## EXERCISE AIM
Print every entry exactly as written and exclude all images.

[Extracted page text data]
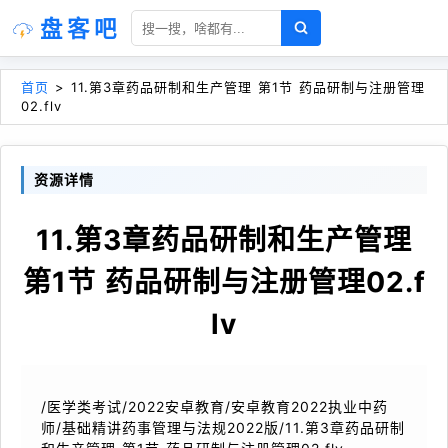
盘客吧
首页
>
11.第3章药品研制和生产管理 第1节 药品研制与注册管理
02.flv
资源详情
11.第3章药品研制和生产管理
第1节 药品研制与注册管理02.f
lv
/医学类考试/2022安卓教育/安卓教育2022执业中药
师/基础精讲药事管理与法规2022版/11.第3章药品研制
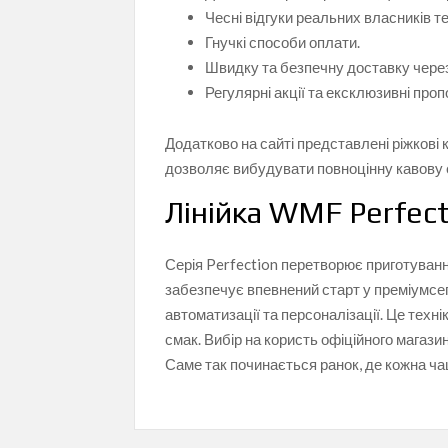
Чесні відгуки реальних власників те
Гнучкі способи оплати.
Швидку та безпечну доставку чере
Регулярні акції та ексклюзивні пропо
Додатково на сайті представлені ріжков
дозволяє вибудувати повноцінну кавову
Лінійка WMF Perfect
Серія Perfection перетворює приготуванн
забезпечує впевнений старт у преміумсе
автоматизації та персоналізації. Це техні
смак. Вибір на користь офіційного магази
Саме так починається ранок, де кожна ча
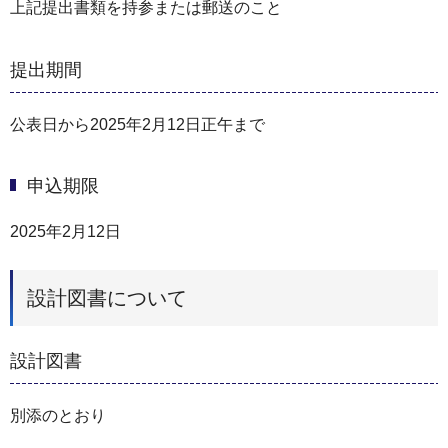
上記提出書類を持参または郵送のこと
提出期間
公表日から2025年2月12日正午まで
申込期限
2025年2月12日
設計図書について
設計図書
別添のとおり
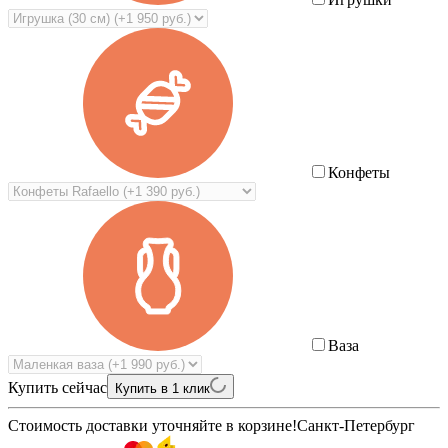
Конфеты
Ваза
Купить сейчас
Купить в 1 клик
Стоимость доставки уточняйте в корзине!
Санкт-Петербург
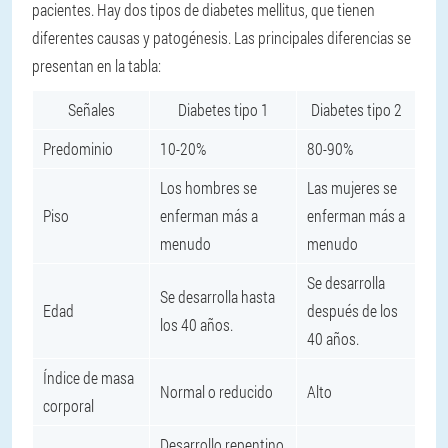
pacientes. Hay dos tipos de diabetes mellitus, que tienen
diferentes causas y patogénesis. Las principales diferencias se
presentan en la tabla:
Señales
Diabetes tipo 1
Diabetes tipo 2
Predominio
10-20%
80-90%
Los hombres se
Las mujeres se
Piso
enferman más a
enferman más a
menudo
menudo
Se desarrolla
Se desarrolla hasta
Edad
después de los
los 40 años.
40 años.
Índice de masa
Normal o reducido
Alto
corporal
Desarrollo repentino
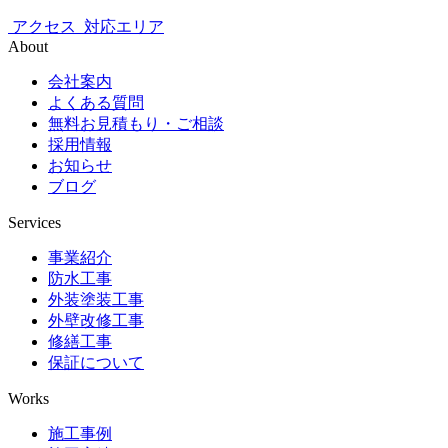
アクセス
対応エリア
About
会社案内
よくある質問
無料お見積もり・ご相談
採用情報
お知らせ
ブログ
Services
事業紹介
防水工事
外装塗装工事
外壁改修工事
修繕工事
保証について
Works
施工事例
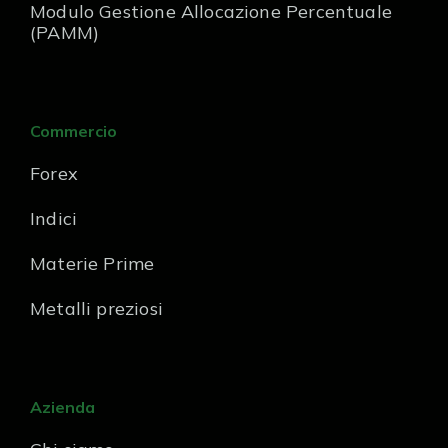
Modulo Gestione Allocazione Percentuale
(PAMM)
Commercio
Forex
Indici
Materie Prime
Metalli preziosi
Azienda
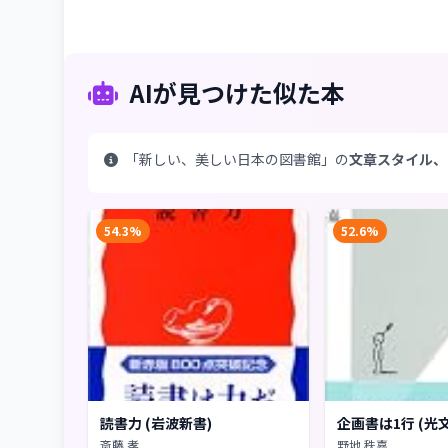
AIが見つけた似た本
「新しい、美しい日本の図書館」の
文章スタイル、
54.3%
52.6%
読書力 (岩波新書)
企画書は1行 (光
斎藤 孝
野地 秩嘉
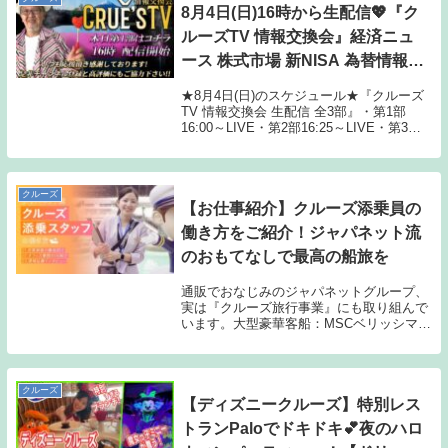
8月4日(日)16時から生配信💖『ク
ルーズTV 情報交換会』経済ニュ
ース 株式市場 新NISA 為替情報
世界情勢 RV GESARA 黄金時代
★8月4日(日)のスケジュール★『クルーズ
ベトナムドン イラクディナール
TV 情報交換会 生配信 全3部』・第1部
16:00～LIVE・第2部16:25～LIVE・第3部
ベーシックインカム
16:50～LIVE『にじみんのきらきら虹色道
場 全3部』・第1部19:00～LIVE・第2部
19:...
クルーズ
【お仕事紹介】クルーズ添乗員の
働き方をご紹介！ジャパネット流
のおもてなしで最高の船旅を
通販でおなじみのジャパネットグループ、
実は『クルーズ旅行事業』にも取り組んで
います。大型豪華客船：MSCベリッシマを
フルチャーターし、旅行の企画・販売～添
乗にいたるまで、全て自社で行っていま
す。こだわりの詰まったジャパネットクル
ーズの世界を...
クルーズ
【ディズニークルーズ】特別レス
トランPaloでドキドキ💕夜のハロ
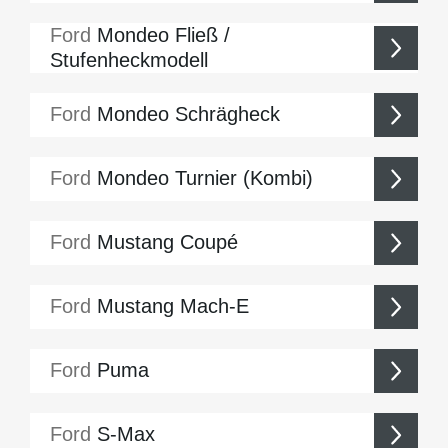
Ford
Mondeo Fließ /
Stufenheckmodell
Ford
Mondeo Schrägheck
Ford
Mondeo Turnier (Kombi)
Ford
Mustang Coupé
Ford
Mustang Mach-E
Ford
Puma
Ford
S-Max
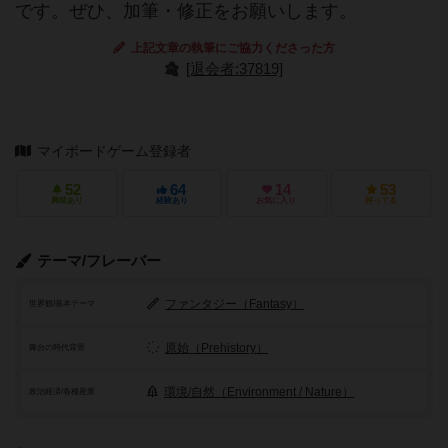
です。ぜひ、加筆・修正をお願いします。
上記文章の執筆にご協力くださった方
[退会者:37819]
マイボードゲーム登録者
52
64
14
53
興味あり
経験あり
お気に入り
持ってる
テーマ/フレーバー
ファンタジー（Fantasy）
世界観/基本テーマ
原始（Prehistory）
舞台の時代背景
環境/自然（Environment / Nature）
政治経済/各種産業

## REPLY TO THE TASK
盘客吧
首页
>
11.第3章药品研制和生产管理 第1节 药品研制与注册管理
02.flv
资源详情
11.第3章药品研制和生产管理
第1节 药品研制与注册管理02.f
lv
/医学类考试/2022安卓教育/安卓教育2022执业中药
师/基础精讲药事管理与法规2022版/11.第3章药品研制
Чесні відгуки реальних власників те
Гнучкі способи оплати.
Швидку та безпечну доставку чере
Регулярні акції та ексклюзивні пропо
Додатково на сайті представлені ріжков
дозволяє вибудувати повноцінну кавову
Лінійка WMF Perfect
Серія Perfection перетворює приготуванн
забезпечує впевнений старт у преміумсе
автоматизації та персоналізації. Це техні
смак. Вибір на користь офіційного магази
Саме так починається ранок, де кожна ча
上記提出書類を持参または郵送のこと
提出期間
公表日から2025年2月12日正午まで
申込期限
2025年2月12日
設計図書について
設計図書
別添のとおり
Конфеты
Ваза
Купить сейчас
Купить в 1 клик
Стоимость доставки уточняйте в корзине!
Санкт-Петербург
pacientes. Hay dos tipos de diabetes mellitus, que tienen
diferentes causas y patogénesis. Las principales diferencias se
presentan en la tabla:
Señales
Diabetes tipo 1
Diabetes tipo 2
Predominio
10-20%
80-90%
Los hombres se
Las mujeres se
Piso
enferman más a
enferman más a
menudo
menudo
Se desarrolla
Se desarrolla hasta
Edad
después de los
los 40 años.
40 años.
Índice de masa
Normal o reducido
Alto
corporal
Desarrollo repentino
アクセス
対応エリア
About
会社案内
よくある質問
無料お見積もり・ご相談
採用情報
お知らせ
ブログ
Services
事業紹介
防水工事
外装塗装工事
外壁改修工事
修繕工事
保証について
Works
施工事例
Modulo Gestione Allocazione Percentuale
(PAMM)
Commercio
Forex
Indici
Materie Prime
Metalli preziosi
Azienda
AIが見つけた似た本
「新しい、美しい日本の図書館」の
文章スタイル、
54.3%
52.6%
読書力 (岩波新書)
企画書は1行 (光
斎藤 孝
野地 秩嘉
8月4日(日)16時から生配信💖『ク
ルーズTV 情報交換会』経済ニュ
ース 株式市場 新NISA 為替情報
世界情勢 RV GESARA 黄金時代
★8月4日(日)のスケジュール★『クルーズ
ベトナムドン イラクディナール
TV 情報交換会 生配信 全3部』・第1部
16:00～LIVE・第2部16:25～LIVE・第3部
ベーシックインカム
16:50～LIVE『にじみんのきらきら虹色道
場 全3部』・第1部19:00～LIVE・第2部
19:...
クルーズ
【お仕事紹介】クルーズ添乗員の
働き方をご紹介！ジャパネット流
のおもてなしで最高の船旅を
通販でおなじみのジャパネットグループ、
実は『クルーズ旅行事業』にも取り組んで
います。大型豪華客船：MSCベリッシマを
フルチャーターし、旅行の企画・販売～添
乗にいたるまで、全て自社で行っていま
す。こだわりの詰まったジャパネットクル
ーズの世界を...
クルーズ
【ディズニークルーズ】特別レス
トランPaloでドキドキ💕夜のハロ
Ford
Mondeo Fließ /
Stufenheckmodell
Ford
Mondeo Schrägheck
Ford
Mondeo Turnier (Kombi)
Ford
Mustang Coupé
Ford
Mustang Mach-E
Ford
Puma
Ford
S-Max
です。ぜひ、加筆・修正をお願いします。
上記文章の執筆にご協力くださった方
[退会者:37819]
マイボードゲーム登録者
52
64
14
53
興味あり
経験あり
お気に入り
持ってる
テーマ/フレーバー
ファンタジー（Fantasy）
世界観/基本テーマ
原始（Prehistory）
舞台の時代背景
環境/自然（Environment / Nature）
政治経済/各種産業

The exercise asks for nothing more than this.